Indigenous people live all over Ecuador, each tribe speaking its own language. Most of the tribes struggle to survive, being displaced by oil ventures in the Amazon or development on the coast. However, the Kichwa people in the mountains of Ecuador all speak dialects of the same language, Kichwa.
The Kichwa people in Otavalo, the region where I lived, are unique because the city of Otavalo is in part run by the Kichwa people. In Otavalo, the Kichwa celebrate their culture and are not ostracized for their long hair and clothing as they are in much of Ecuador. Kichwa Otavalo, the dialect used Otavalo, is spoken daily, so I had the privilege of living in the only place in the world, where it is possible to learn about Kichwa culture and language.

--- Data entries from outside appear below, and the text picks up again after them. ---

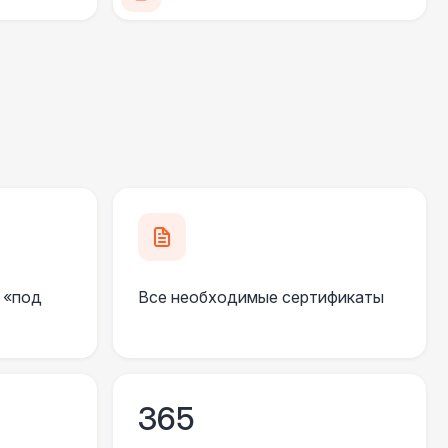
400 Р
В корзину
500 Р
В корзину
270 Р
В корзину
 000 Р
В корзину
 «под
Все необходимые сертификаты
550 Р
В корзину
 100 Р
В корзину
365
 450 Р
В корзину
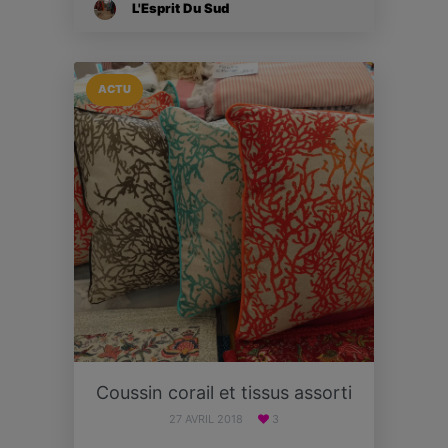
L'Esprit Du Sud
ACTU
Coussin corail et tissus assorti
27 AVRIL 2018
3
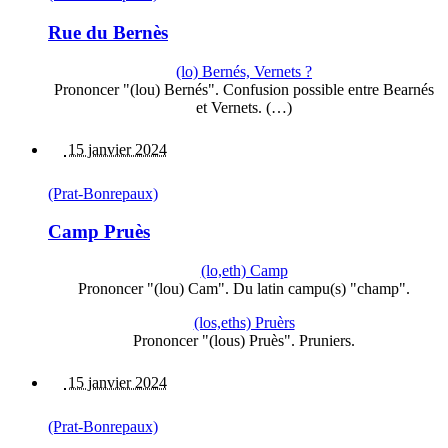
Rue du Bernès
(lo) Bernés, Vernets ?
Prononcer "(lou) Bernés". Confusion possible entre Bearnés
et Vernets. (…)
15 janvier 2024
(Prat-Bonrepaux)
Camp Pruès
(lo,eth) Camp
Prononcer "(lou) Cam". Du latin campu(s) "champ".
(los,eths) Pruèrs
Prononcer "(lous) Pruès". Pruniers.
15 janvier 2024
(Prat-Bonrepaux)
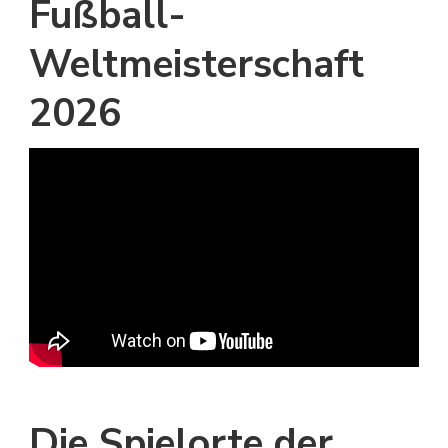
Fußball-
Weltmeisterschaft
2026
Die Spielorte der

Kichwa Otavalo women wear beautiful shirts, hand embroidered with colorful flowers, paired with a long skirt, held up by a colorful cloth called a faja. They also wear golden earrings, golden tiered necklaces and long coral bracelets called manillas. Every time my mother went out, she would put on this ensemble and present herself as a Kichwa woman. Whether she was going to the city, or to pick up some cloth, she always put on this outfit. The clothes of the Kichwa Otavalo are a huge part of their identity, and seeing so many women walking down the streets of a bustling city, wearing such distinctly Kichwa clothing, created a sense of community and pride in their ancestry.

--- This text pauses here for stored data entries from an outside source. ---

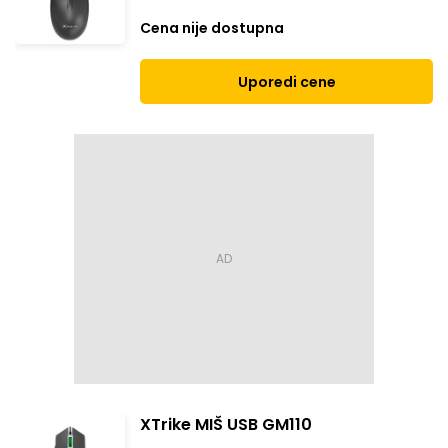
Cena nije dostupna
Uporedi cene
XTrike MIŠ USB GM110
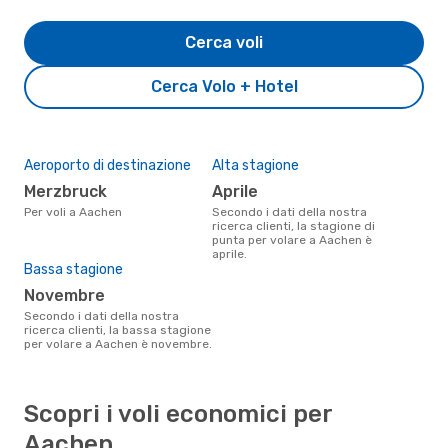
Cerca voli
Cerca Volo + Hotel
Aeroporto di destinazione
Alta stagione
Merzbruck
aprile
Per voli a Aachen
Secondo i dati della nostra
ricerca clienti, la stagione di
punta per volare a Aachen è
aprile.
Bassa stagione
novembre
Secondo i dati della nostra
ricerca clienti, la bassa stagione
per volare a Aachen è novembre.
Scopri i voli economici per
Aachen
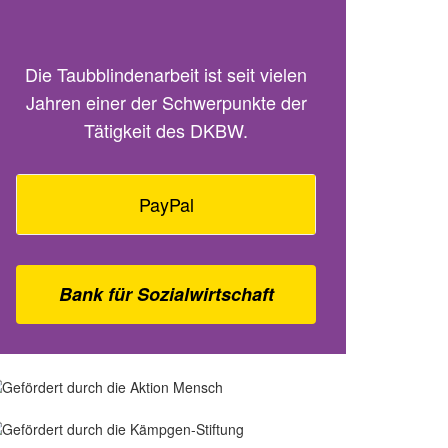
Die Taubblindenarbeit ist seit vielen
Jahren einer der Schwerpunkte der
Tätigkeit des DKBW.
PayPal
Bank für Sozialwirtschaft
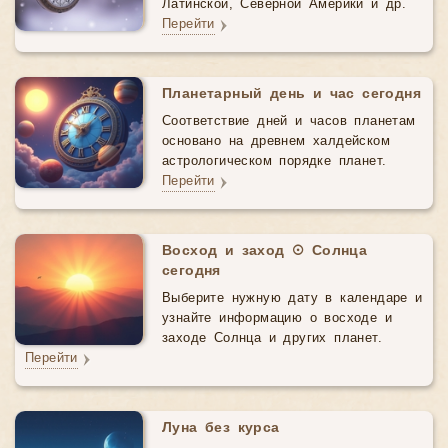
Латинской, Северной Америки и др.
Перейти
Планетарный день и час сегодня
Соответствие дней и часов планетам
основано на древнем халдейском
астрологическом порядке планет.
Перейти
Восход и заход ☉ Солнца
сегодня
Выберите нужную дату в календаре и
узнайте информацию о восходе и
заходе Солнца и других планет.
Перейти
Луна без курса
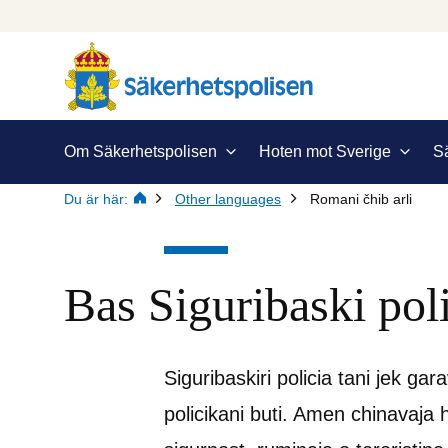
Om Säkerhetspolisen
Hoten mot Sverige
S
Du är här:
Other languages
Romani čhib arli
Bas Siguribaski pol
Siguribaskiri policia tani jek gar
policikani buti. Amen chinavaja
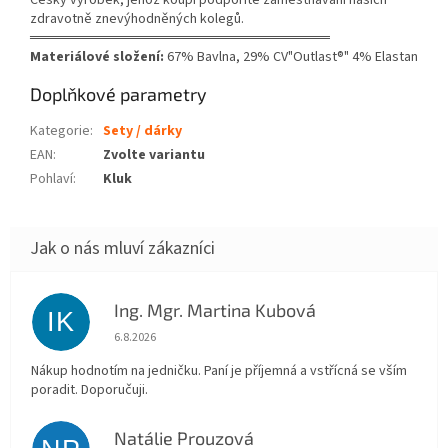
zdravotně znevýhodněných kolegů.
══════════════════════════════
Materiálové složení:
67% Bavlna, 29% CV"Outlast®" 4% Elastan
Doplňkové parametry
Kategorie
:
Sety / dárky
EAN
:
Zvolte variantu
Pohlaví
:
Kluk
Ing. Mgr. Martina Kubová
IK
Hodnocení obchodu je 5 z 5 hvězdiček.
6.8.2026
Nákup hodnotím na jedničku. Paní je příjemná a vstřícná se vším
poradit. Doporučuji.
Natálie Prouzová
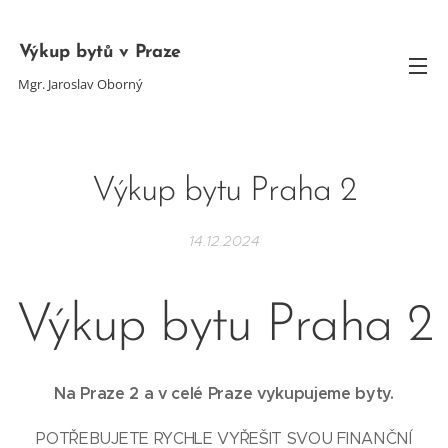
Výkup bytů v Praze
Mgr. Jaroslav Oborný
Výkup bytu Praha 2
14.12.2024
Výkup bytu Praha 2
Na Praze 2 a v celé Praze vykupujeme byty.
POTŘEBUJETE RYCHLE VYŘEŠIT SVOU FINANČNÍ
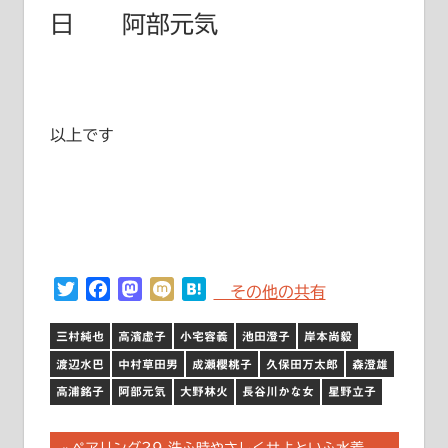
日 阿部元気
以上です
Twitter
Facebook
Mastodon
Mixi
Hatena
その他の共有
三村純也
高濱虚子
小宅容義
池田澄子
岸本尚毅
渡辺水巴
中村草田男
成瀬櫻桃子
久保田万太郎
森澄雄
高浦銘子
阿部元気
大野林火
長谷川かな女
星野立子
前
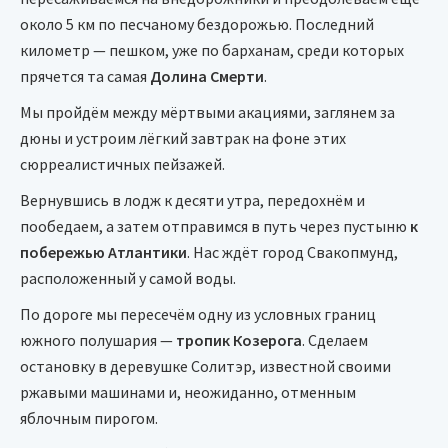
около 5 км по песчаному бездорожью. Последний
километр — пешком, уже по барханам, среди которых
прячется та самая
Долина Смерти
.
Мы пройдём между мёртвыми акациями, заглянем за
дюны и устроим лёгкий завтрак на фоне этих
сюрреалистичных пейзажей.
Вернувшись в лодж к десяти утра, передохнём и
пообедаем, а затем отправимся в путь через пустыню
к
побережью Атлантики
. Нас ждёт город Свакопмунд,
расположенный у самой воды.
По дороге мы пересечём одну из условных границ
южного полушария —
тропик Козерога
. Сделаем
остановку в деревушке Солитэр, известной своими
ржавыми машинами и, неожиданно, отменным
яблочным пирогом.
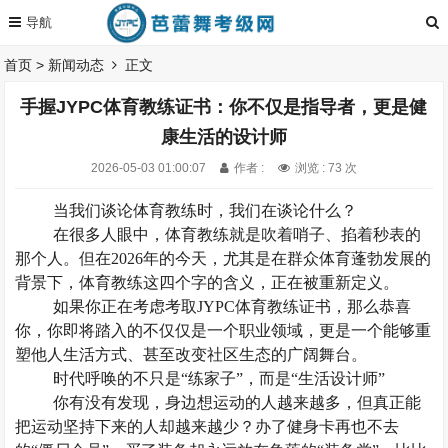
首页
>
新闻动态
正文
手握JYPC体育教练证书：你不仅是指导者，更是健
康生活的设计师
2026-05-03 01:00:07
作者 :
浏览 : 73 次
当我们谈论体育教练时，我们在谈论什么？
在很多人眼中，体育教练就是吹着哨子、掐着秒表的
那个人。但在
202
6
年的今天，尤其是在群众体育蓬勃发展的
背景下，体育教练这四个字的含义，正在被重新定义。
如果你正在考虑考取
JYPC体育教练证书，那么恭喜
你，你即将踏入的不仅仅是一个职业领域，更是一个能够重
塑他人生活方式、甚至改变社区生态的广阔舞台。
时代呼唤的不只是
“练家子”，而是“生活设计师”
你有没有发现，身边想运动的人越来越多，但真正能
把运动坚持下来的人却越来越少？办了健身卡再也不去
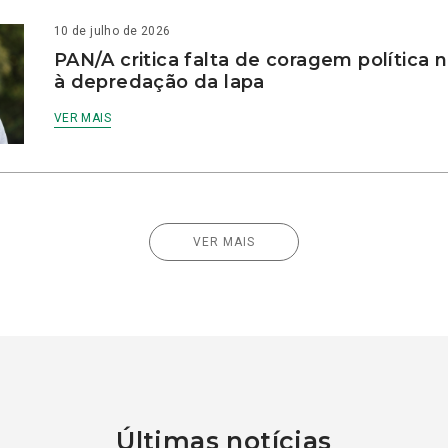
10 de julho de 2026
PAN/A critica falta de coragem política
à depredação da lapa
VER MAIS
VER MAIS
Últimas notícias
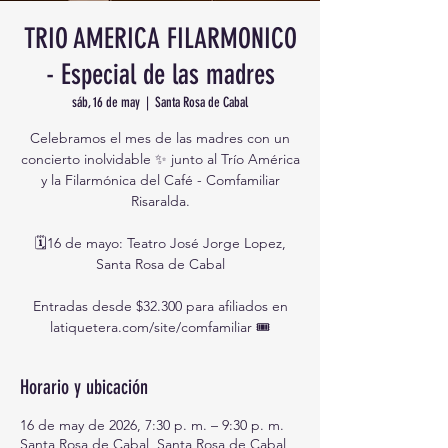
TRIO AMERICA FILARMONICO
- Especial de las madres
sáb, 16 de may
  |  
Santa Rosa de Cabal
Celebramos el mes de las madres con un
concierto inolvidable ✨ junto al Trío América
y la Filarmónica del Café - Comfamiliar
Risaralda.
🗓️16 de mayo: Teatro José Jorge Lopez,
Santa Rosa de Cabal
Entradas desde $32.300 para afiliados en
latiquetera.com/site/comfamiliar 🎟️
Horario y ubicación
16 de may de 2026, 7:30 p. m. – 9:30 p. m.
Santa Rosa de Cabal, Santa Rosa de Cabal,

Comadre or compadre identify people who you have chosen as godparents for your child or as the godparents for your first communion or wedding. Your comadre and their families become an extension of your own. And since Kichwa people get godparents for baptism, first communions and weddings, a lot of people in your community end up being your comadres. As my host mother walked down the street, every other person she would greet as a comadre. This practice changes the way families are in Kichwa culture. They are extensive and facilitate a greater sense of community. Especially since families either move far away or stay in the same town. In Ilumán, where I lived, my great aunts and uncles lived two doors down or a block away. I really liked this way of expanding the family. It really meant a lot to become someones godparent, and being asked to be a godparent was a sincere gesture of trust and friendship.

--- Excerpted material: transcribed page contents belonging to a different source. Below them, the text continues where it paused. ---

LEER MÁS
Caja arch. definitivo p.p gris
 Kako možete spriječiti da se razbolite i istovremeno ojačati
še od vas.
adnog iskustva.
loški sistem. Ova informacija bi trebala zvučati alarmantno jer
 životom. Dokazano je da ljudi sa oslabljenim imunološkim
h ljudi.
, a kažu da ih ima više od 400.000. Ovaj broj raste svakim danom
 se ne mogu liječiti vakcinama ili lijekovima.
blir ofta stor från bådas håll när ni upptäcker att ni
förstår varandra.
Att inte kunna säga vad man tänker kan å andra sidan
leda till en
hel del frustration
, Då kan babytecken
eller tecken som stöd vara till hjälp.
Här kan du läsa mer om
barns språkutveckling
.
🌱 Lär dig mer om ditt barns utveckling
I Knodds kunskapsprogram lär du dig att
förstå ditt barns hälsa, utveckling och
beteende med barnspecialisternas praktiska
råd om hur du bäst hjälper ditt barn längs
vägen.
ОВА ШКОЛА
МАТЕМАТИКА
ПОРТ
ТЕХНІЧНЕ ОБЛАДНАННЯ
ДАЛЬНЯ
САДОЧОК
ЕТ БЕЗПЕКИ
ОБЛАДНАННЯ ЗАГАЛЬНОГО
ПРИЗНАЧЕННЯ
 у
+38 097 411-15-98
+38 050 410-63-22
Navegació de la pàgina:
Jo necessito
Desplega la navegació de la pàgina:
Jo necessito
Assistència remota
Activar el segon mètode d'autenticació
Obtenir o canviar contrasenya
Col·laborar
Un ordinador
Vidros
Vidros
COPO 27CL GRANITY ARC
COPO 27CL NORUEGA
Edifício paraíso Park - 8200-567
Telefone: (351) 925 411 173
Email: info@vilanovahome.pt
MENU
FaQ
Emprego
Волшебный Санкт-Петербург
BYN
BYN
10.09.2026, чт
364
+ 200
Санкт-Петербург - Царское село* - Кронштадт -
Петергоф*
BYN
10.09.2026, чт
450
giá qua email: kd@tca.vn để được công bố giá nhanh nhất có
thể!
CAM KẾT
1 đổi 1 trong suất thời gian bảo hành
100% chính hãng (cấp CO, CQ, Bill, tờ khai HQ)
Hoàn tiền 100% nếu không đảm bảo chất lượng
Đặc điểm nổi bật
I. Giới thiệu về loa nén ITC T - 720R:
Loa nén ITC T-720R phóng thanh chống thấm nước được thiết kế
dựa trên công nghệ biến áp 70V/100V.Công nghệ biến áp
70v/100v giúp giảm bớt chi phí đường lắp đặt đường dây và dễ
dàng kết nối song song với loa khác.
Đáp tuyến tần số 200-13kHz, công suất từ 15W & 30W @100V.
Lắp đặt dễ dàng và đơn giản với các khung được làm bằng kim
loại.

Tumarina is a Kichwa ritual that is performed in springtime. It is paired with the celebration of the new year, which, according to the Kichwa calendar, begins in February. It consists of filling a bowl with water and flower petals, then scooping water and petals out of the bowl and placing them on top of someone’s head and saying a blessing for their future. The ritual symbolizes love and respect given from one person to another and is usually performed by an elder or godparent. The water is taken from a spring and symbolizes people’s connection to the earth, pachamama in Kichwa, while the flower petals symbolize connection to the sun, or Tayta Inti. I really like this ritual because it reinforces the strong familial and community ties that create the Kichwa culture. Keeping this ritual alive also honors and celebrates Kichwa culture itself and gives Kichwa people a space to celebrate themselves and each other.
There is so much more to say about the Kichwa Otavalo but these moments were the ones that stuck with me and made me reflect on myself and where I come from. Learning from other cultures gives us so many lessons to reflect on, but I think it also gives us a chance to look back at our own cultures. America is very different from Ecuador, there are more people, it is physically bigger, and has a very different way of looking at community.